The preprocessed data is in a [dataset](https://www.kaggle.com/donkeys/osic-pulmonary-fibrosispreprocessed) I previously uploaded. This is where it mounts:

In [None]:
DATA_DIR = "/kaggle/input/osic-pulmonary-fibrosispreprocessed/dataset"

# Brief Overview of the Data



In [None]:
df_train_orig = pd.read_csv("/kaggle/input/osic-pulmonary-fibrosis-progression/train.csv")
df_train = pd.read_csv(f"{DATA_DIR}/df_train_scaled_continous_smoke.csv").drop("Unnamed: 0", axis=1)
df_train.head()

In this case I used a continous value for the smoking feature, although you can say it is categorical. But 0 for non-smoking, 1 for currently smoking, and 0.5 for used to smoke.

In [None]:
df_train["SmokingStatus"].unique()

In [None]:
#the original competition data, not preprocessed or anything else like that
df_test_orig = pd.read_csv("/kaggle/input/osic-pulmonary-fibrosis-progression/test.csv")
df_test_orig.head()

List of patients in the training set.
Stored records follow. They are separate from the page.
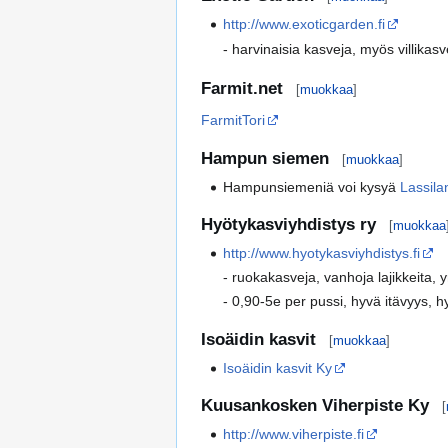
http://www.exoticgarden.fi
- harvinaisia kasveja, myös villikasv
Farmit.net
[
muokkaa
]
FarmitTori
Hampun siemen
[
muokkaa
]
Hampunsiemeniä voi kysyä
Lassilan
Hyötykasviyhdistys ry
[
muokkaa
http://www.hyotykasviyhdistys.fi
- ruokakasveja, vanhoja lajikkeita, yr
- 0,90-5e per pussi, hyvä itävyys, 
Isoäidin kasvit
[
muokkaa
]
Isoäidin kasvit Ky
Kuusankosken Viherpiste Ky
[
http://www.viherpiste.fi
This can be useful, for example, to make patient-grouped data-splits.

In [None]:
patient_ids = df_train["Patient"].unique()
patient_ids.shape

# Extend Training Data

In [None]:
df_train.head()

Here we create new rows for all combinations of base-target FVC values that can be created from the train and test sets.

In [None]:
patient_ids = df_train["Patient"].unique()
training_rows = []
patient_count = 0
for patient_id in tqdm(patient_ids):
    df_patient = df_train[df_train["Patient"] == patient_id]
    patient_row_count = 0
    for idx, row in df_patient.iterrows():
        row_fvc = row["FVC"]
        for idx2, row2 in df_patient.iterrows():
            if row2["FVC"] == row_fvc:
                continue
            patient_row_count += 1
            training_row = {}
            training_row["patient_id"] = row["Patient"]
            training_row["base_fvc"] = row_fvc
            training_row["base_week"] = row["Weeks"]
            training_row["pct"] = row["Percent"]
            training_row["age"] = row["Age"]
            training_row["gender_female"] = row["Sex_Female"]
            training_row["gender_male"] = row["Sex_Male"]
            training_row["smoking_status"] = row["SmokingStatus"]
            training_row["target_week"] = row2["Weeks"]
            training_row["target_fvc"] = row2["fvc_raw"]
            training_rows.append(training_row)
    print(f"created {patient_row_count} instances for patient {patient_id}")
    patient_count += 1
print(f"processed {patient_count} patients")
print(f"rows before: {df_train.shape}")
print(f"extended rows: {len(training_rows)}")


In [None]:
df_new_train = pd.DataFrame(training_rows)
df_new_train

In [None]:
df_new_train.columns

In [None]:
x_cols = [col for col in df_new_train.columns if col != "target_fvc"]
df_x = df_new_train[x_cols]
df_y = df_new_train["target_fvc"]


In [None]:
df_x.head()

In [None]:
df_y.head()

# Preprocessing the Test Set

Unlike my CNN model, I will submit this just as an example for the competition results. For that, the test set will be different than what is given in the downloadable data. So I cannot rely on only the preprocessed test set but have to preprocess the live test set here. 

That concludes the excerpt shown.